WORK TO COMPLETE:
Report how many lines in the records hold the string "хойш"; give the number and nothing else.

○ ○ ○ ○ ○

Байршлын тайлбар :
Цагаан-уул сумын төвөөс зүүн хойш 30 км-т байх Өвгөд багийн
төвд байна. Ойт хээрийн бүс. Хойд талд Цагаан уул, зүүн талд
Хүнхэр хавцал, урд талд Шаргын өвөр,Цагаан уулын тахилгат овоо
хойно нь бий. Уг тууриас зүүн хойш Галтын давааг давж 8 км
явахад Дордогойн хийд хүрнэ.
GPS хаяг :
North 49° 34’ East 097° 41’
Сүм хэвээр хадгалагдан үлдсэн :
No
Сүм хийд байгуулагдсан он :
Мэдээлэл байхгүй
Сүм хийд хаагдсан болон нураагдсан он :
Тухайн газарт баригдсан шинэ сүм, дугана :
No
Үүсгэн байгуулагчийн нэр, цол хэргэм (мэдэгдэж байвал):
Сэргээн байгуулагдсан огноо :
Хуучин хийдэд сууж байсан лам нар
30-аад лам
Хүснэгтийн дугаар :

○ ○ ○ ○ ○

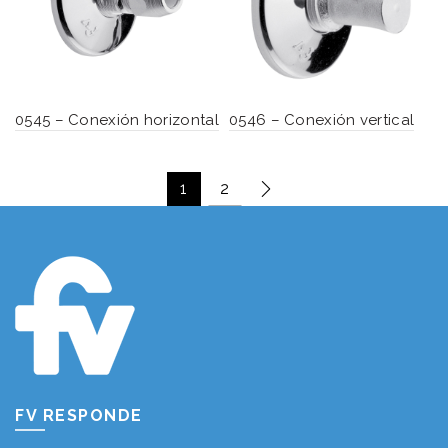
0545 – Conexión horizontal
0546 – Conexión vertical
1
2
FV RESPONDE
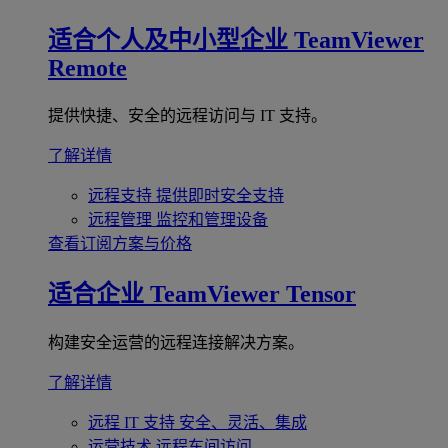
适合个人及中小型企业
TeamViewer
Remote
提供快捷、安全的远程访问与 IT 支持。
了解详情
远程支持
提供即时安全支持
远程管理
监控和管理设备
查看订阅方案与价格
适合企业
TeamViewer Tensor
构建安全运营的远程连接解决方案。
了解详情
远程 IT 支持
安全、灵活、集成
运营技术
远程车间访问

○ ○ ○ ○ ○

WRITTEN RESPONSE:
2